EXERCISE AIM: Omitting all pictures, retype the entries below exactly as given.

╔══

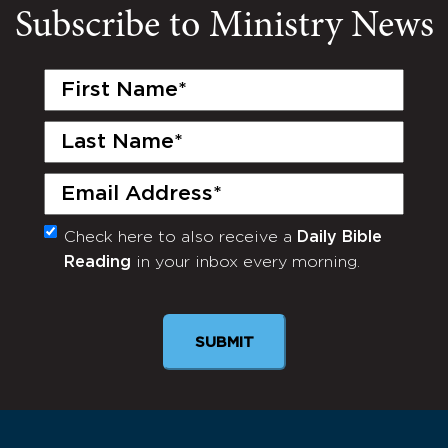
Subscribe to Ministry News
First
Name
(Required)
Last
Name
(Required)
Email
(Required)
Check here to also receive a
Daily Bible
Monthly
Reading
in your inbox every morning.
Newsletter
SUBMIT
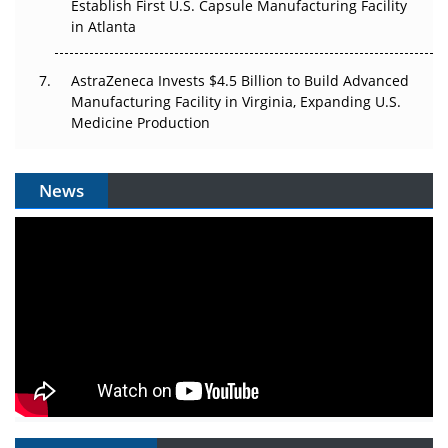
Establish First U.S. Capsule Manufacturing Facility
in Atlanta
AstraZeneca Invests $4.5 Billion to Build Advanced
Manufacturing Facility in Virginia, Expanding U.S.
Medicine Production
News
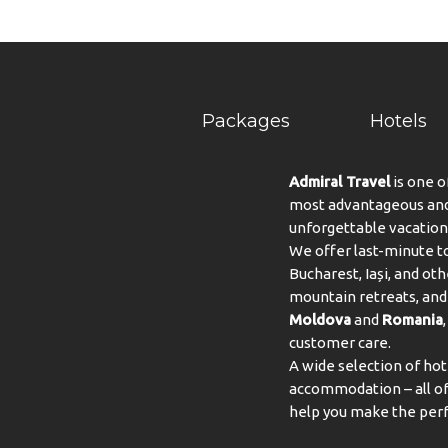
Packages
Hotels
Admiral Travel
is one o
most advantageous and 
unforgettable vacation
We offer last-minute to
Bucharest, Iași, and oth
mountain retreats, and 
Moldova
and
Romania
customer care.
A wide selection of hot
accommodation – all of 
help you make the perf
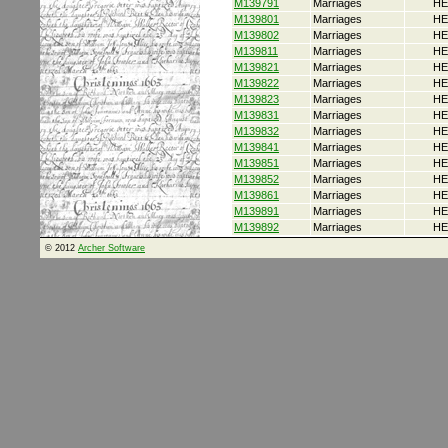
M139791
Marriages
HE
M139801
Marriages
HE
M139802
Marriages
HE
M139811
Marriages
HE
M139821
Marriages
HE
M139822
Marriages
HE
M139823
Marriages
HE
M139831
Marriages
HE
M139832
Marriages
HE
M139841
Marriages
HE
M139851
Marriages
HE
M139852
Marriages
HE
M139861
Marriages
HE
M139891
Marriages
HE
M139892
Marriages
HE
© 2012
Archer Software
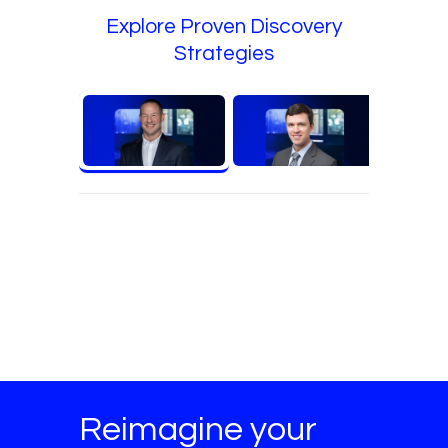
Explore Proven Discovery
Strategies
Reimagine your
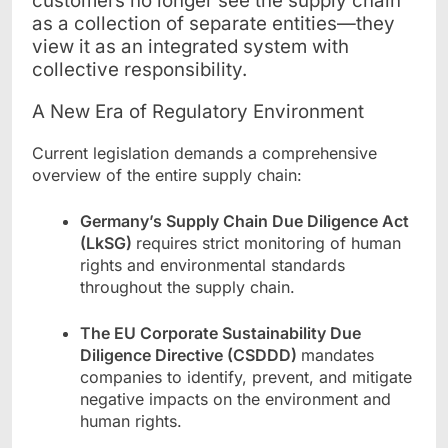
customers no longer see the supply chain
as a collection of separate entities—they
view it as an integrated system with
collective responsibility.
A New Era of Regulatory Environment
Current legislation demands a comprehensive
overview of the entire supply chain:
Germany’s Supply Chain Due Diligence Act
(LkSG)
requires strict monitoring of human
rights and environmental standards
throughout the supply chain.
The EU Corporate Sustainability Due
Diligence Directive (CSDDD)
mandates
companies to identify, prevent, and mitigate
negative impacts on the environment and
human rights.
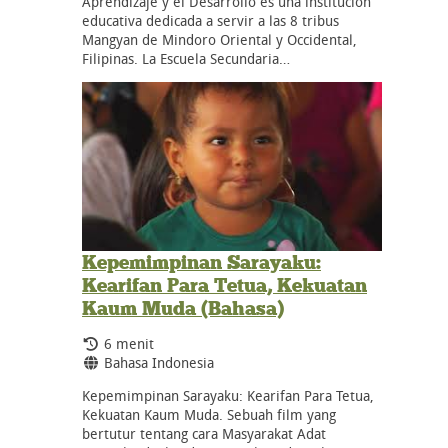
Aprendizaje y el Desarrollo es una institución
educativa dedicada a servir a las 8 tribus
Mangyan de Mindoro Oriental y Occidental,
Filipinas. La Escuela Secundaria…
Kepemimpinan Sarayaku:
Kearifan Para Tetua, Kekuatan
Kaum Muda (Bahasa)
Durasi:
6 menit
Bahasa:
Bahasa Indonesia
Kepemimpinan Sarayaku: Kearifan Para Tetua,
Kekuatan Kaum Muda. Sebuah film yang
bertutur tentang cara Masyarakat Adat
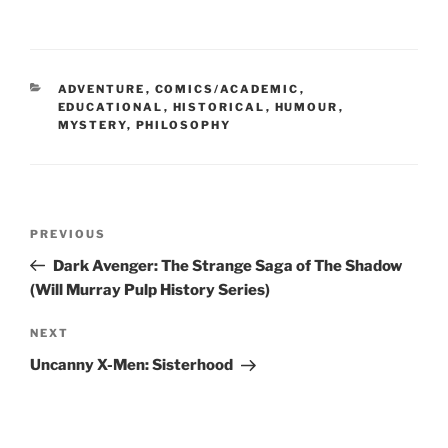
CATEGORIES
ADVENTURE
,
COMICS/ACADEMIC
,
EDUCATIONAL
,
HISTORICAL
,
HUMOUR
,
MYSTERY
,
PHILOSOPHY
Post
Previous
PREVIOUS
navigation
Post
Dark Avenger: The Strange Saga of The Shadow
(Will Murray Pulp History Series)
Next
NEXT
Post
Uncanny X-Men: Sisterhood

╚══

RESPONSE:
Subscribe to Ministry News
First
Name
(Required)
Last
Name
(Required)
Email
(Required)
Check here to also receive a
Daily Bible
Monthly
Reading
in your inbox every morning.
Newsletter
SUBMIT
Establish First U.S. Capsule Manufacturing Facility
in Atlanta
AstraZeneca Invests $4.5 Billion to Build Advanced
Manufacturing Facility in Virginia, Expanding U.S.
Medicine Production
News
Packages
Hotels
Admiral Travel
is one o
most advantageous and 
unforgettable vacation
We offer last-minute to
Bucharest, Iași, and oth
mountain retreats, and 
Moldova
and
Romania
customer care.
A wide selection of hot
accommodation – all of 
help you make the perf
M139791
Marriages
HE
M139801
Marriages
HE
M139802
Marriages
HE
M139811
Marriages
HE
M139821
Marriages
HE
M139822
Marriages
HE
M139823
Marriages
HE
M139831
Marriages
HE
M139832
Marriages
HE
M139841
Marriages
HE
M139851
Marriages
HE
M139852
Marriages
HE
M139861
Marriages
HE
M139891
Marriages
HE
M139892
Marriages
HE
© 2012
Archer Software
Explore Proven Discovery
Strategies
Reimagine your
customers no longer see the supply chain
as a collection of separate entities—they
view it as an integrated system with
collective responsibility.
A New Era of Regulatory Environment
Current legislation demands a comprehensive
overview of the entire supply chain:
Germany’s Supply Chain Due Diligence Act
(LkSG)
requires strict monitoring of human
rights and environmental standards
throughout the supply chain.
The EU Corporate Sustainability Due
Diligence Directive (CSDDD)
mandates
companies to identify, prevent, and mitigate
negative impacts on the environment and
human rights.
Aprendizaje y el Desarrollo es una institución
educativa dedicada a servir a las 8 tribus
Mangyan de Mindoro Oriental y Occidental,
Filipinas. La Escuela Secundaria…
Kepemimpinan Sarayaku:
Kearifan Para Tetua, Kekuatan
Kaum Muda (Bahasa)
Durasi:
6 menit
Bahasa:
Bahasa Indonesia
Kepemimpinan Sarayaku: Kearifan Para Tetua,
Kekuatan Kaum Muda. Sebuah film yang
bertutur tentang cara Masyarakat Adat
CATEGORIES
ADVENTURE
,
COMICS/ACADEMIC
,
EDUCATIONAL
,
HISTORICAL
,
HUMOUR
,
MYSTERY
,
PHILOSOPHY
Post
Previous
PREVIOUS
navigation
Post
Dark Avenger: The Strange Saga of The Shadow
(Will Murray Pulp History Series)
Next
NEXT
Post
Uncanny X-Men: Sisterhood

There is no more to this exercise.